Así en la tierra (Davide Enia)

Posted: 12 octubre, 2015 by Marilú

Editorial Alfaguara

384 páginas

Poquísimas experiencias son tan narrativas como el silencio de dos personas que acaban de dejarse.

Perderse entre estantes es accesible a gente de motivación variante. El que va por encargo, el que busca un regalo, el que hace preguntas que dan risa al librero y aquellos que sostienen la bolsa mientras el lector mira con embeleso. Ahí quería yo llegar, a que una visita librera puede efectuarse en soledad o en compañía pero si ya es tarea escoger título, no lo será menos captar al sujeto para la misión. Seleccionado entre las mejores viñas el aspirante debe incluir en la menestra: paciencia, templaza y valor; por suerte, amigos de lo virtual, las relaciones están cambiando y en consonancia las compras libreras también.

Así en la tierra y así en la librería me topé con este libro por indicación. ¿Qué aparentemente iba sola? ¿Qué he tenido racha de abandono tras abandono de lecturas? ¿Qué no sabía ni qué leer? El check in azul me lo dice, el doble visto no abandona, el libro fue un pálpito de Mientrasleo. Confesado.

Iba yo con mi amiga online de compras libreras cuando decidí echar a la bolsa este ejemplar. Un golpe afortunado en toda regla.

La abuela dice que entrar en una historia es una obra de arte. Saber salir, una obra maestra. 

Davide Enia se vale de cortes y acción en los momentos exactos para ofrecer planos de vida intergeneracional. Un niño, Davidú en sus primeros movimiento sobre el cuadrilátero; su tío Umbertino, ex púgil, que hace las veces por el padre ausente, y el abuelo Rosario, con las memorias de una expedición italiana en la Segunda Guerra Mundial. De telón de fondo Palermo, en un contexto violento que parece justificar a unos hombres que deben ser muy hombres.

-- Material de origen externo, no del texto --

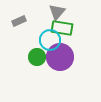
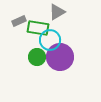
gray triangle: rotated 18 degrees clockwise
green rectangle: moved 24 px left
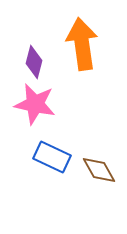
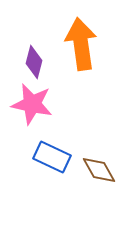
orange arrow: moved 1 px left
pink star: moved 3 px left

Una novela con una masculinidad procaz donde el humor asoma por una esquina como un peso pesado para dejar constancia de “cómo deben ser” y contraste al cómo son. Unos personajes armados en sus claroscuros, vencedores y vencidos. En la esquina opuesta, los dramas, las situaciones de rigor, el dolor intenso, la pérdida. Cada golpe es un asalto, donde quizá sean ellas las que pongan el contrapunto, mujeres de todo tipo y condición, también un amor que no empalaga.

Puede resultar chocante que un libro que contiene trazos de prototipo varonil del pleistoceno acierte de pleno en ciertos aspectos. Se lee como ficción, porque para eso hemos venido, para situarnos en el contexto y asumir que lo que hay, es. Los tipos duros siguen siendo héroes se ponga una como se ponga, sin trampa ni cartón. Seguimos.

Si algo que caracteriza a esta novela es su velocidad. A frases cortas, algunas casi preceptos o máximas a seguir. Se van superponiendo adversidades en una metáfora extensa con el boxeo, caer, levantarse, anticipar, hacer una llamada, sucumbir.

El lector entrena cada pasaje, estudia a los adversarios, observa como las diferentes tramas se van superponiendo, a modo de flashbacks, en momentos históricos diferentes, con matices del lugar en que viven, la mafia. Un ente apenas nombrado pero que marca la vida y el ritmo a todos ellos.

El autor es dramaturgo, actor, guionista y también director, todo cuenta a la hora de sentarse a escribir, todo ello son las habilidades de las que se sirve para aferrar de la pechera del lector. Una novela como un balón de oxígeno que solo deja boquear, a la espera del siguiente golpe, en la anticipación de lo que crees venir. He ahí el quid.

Bajo la apariencia de un libro anodino, con el boxeo que no se encuentra entre mis aficiones preferentes, Davide Enia consigue tocarme como oponente. Una novela calibrada y recomendable, un golpe  a la costilla.

—¿En qué piensas?

Destello es una palabra bonita, acelera a fondo y de repente frena en la e, dejando a la o en el asombro de la luz que aparece.

Todo funeral debería exhibir la luz. Así se recordaría, a quienes se quedan a este lado de la vida, que en este tiempo que se nos escapa es posible resplandecer con intensidad.